Standing on the moon on July 21, 1969, Buzz Aldrin (Edwin Eugene Aldrin, Jr.) felt as if he were on top of a colossal ball: The horizon appeared to be curving away from him only a few kilometers away. He wasn’t afraid, but he did worry that he wouldn’t be able to complete all the planned experiments on time. Aldrin and Neil Armstrong had a lot to do in just over two hours on the surface of the moon: set up a laser reflector, collect kilograms of rock samples, take photos, and perform seismic and solar wind investigations.
Dr. Rendezvous
Among the three Apollo 11 astronauts, Aldrin was the academic one. The 39-year-old was so obsessed with details that he was sometimes called “egghead” at NASA or—in reference to his doctoral dissertation—Dr. Rendezvous, which sounds nicer than it was meant.
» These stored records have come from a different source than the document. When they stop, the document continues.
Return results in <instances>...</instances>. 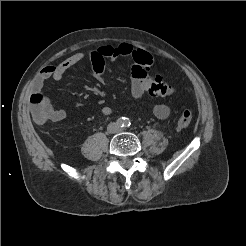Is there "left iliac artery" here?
<instances>
[{"instance_id": "44dca946", "label": "left iliac artery", "mask_w": 246, "mask_h": 246, "mask_svg": "<svg viewBox=\"0 0 246 246\" xmlns=\"http://www.w3.org/2000/svg\"><path fill=\"white\" fill-rule=\"evenodd\" d=\"M130 125H131L130 120L128 118H125V120H124V126L125 127H129Z\"/></svg>"}]
</instances>
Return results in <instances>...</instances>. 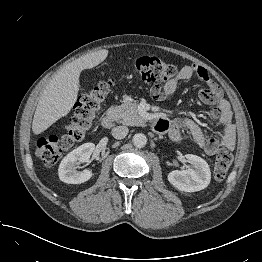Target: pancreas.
<instances>
[{
	"label": "pancreas",
	"instance_id": "pancreas-1",
	"mask_svg": "<svg viewBox=\"0 0 262 262\" xmlns=\"http://www.w3.org/2000/svg\"><path fill=\"white\" fill-rule=\"evenodd\" d=\"M115 120L124 125L141 126L144 123V117L141 115L137 103L126 98L119 106L111 108Z\"/></svg>",
	"mask_w": 262,
	"mask_h": 262
}]
</instances>
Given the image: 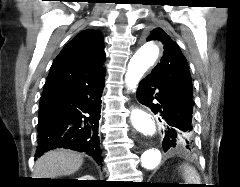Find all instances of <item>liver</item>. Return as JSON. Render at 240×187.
<instances>
[{
  "label": "liver",
  "mask_w": 240,
  "mask_h": 187,
  "mask_svg": "<svg viewBox=\"0 0 240 187\" xmlns=\"http://www.w3.org/2000/svg\"><path fill=\"white\" fill-rule=\"evenodd\" d=\"M83 164V156L68 149H57L45 153L34 166V178H54L70 175Z\"/></svg>",
  "instance_id": "1"
}]
</instances>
Buzz Aldrin learned to overcome obstacles from an early age. His father, himself an officer, urged him to attend the Naval Academy. But the son wanted to enroll at the Military Academy at West Point. This was partly because he was impressed by his sister’s boyfriend, a West Point cadet who was pictured on the cover of LIFE magazine. That sister also gave him his nickname, Buzz, which he later adopted as his legal name, when she kept calling him “buzzer” instead of “brother.”
After graduating from West Point, Aldrin joined the Air Force in 1951 and became a fighter pilot, flying 66 combat missions in the Korean War, which he barely survived. Several years later he served as a flight commander at US bases in Germany. Aldrin patrolled the border with the Eastern Block, preparing for a nuclearized World War III.